Assigned task :: Repeat, exactly as written, all of the entries, but not their pictures.

Page-level text extractions ::
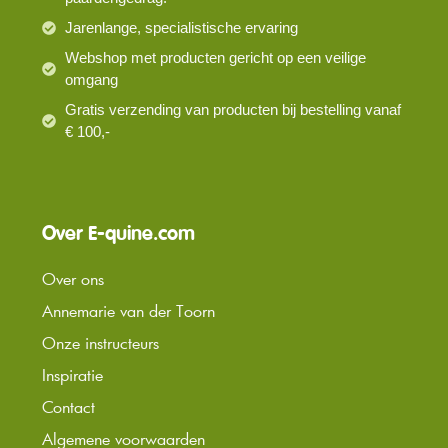
Jarenlange, specialistische ervaring
Webshop met producten gericht op een veilige
omgang
Gratis verzending van producten bij bestelling vanaf
€ 100,-
Over E-quine.com
Over ons
Annemarie van der Toorn
Onze instructeurs
Inspiratie
Contact
Algemene voorwaarden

Exercise answer ::
Jarenlange, specialistische ervaring
Webshop met producten gericht op een veilige
omgang
Gratis verzending van producten bij bestelling vanaf
€ 100,-
Over E-quine.com
Over ons
Annemarie van der Toorn
Onze instructeurs
Inspiratie
Contact
Algemene voorwaarden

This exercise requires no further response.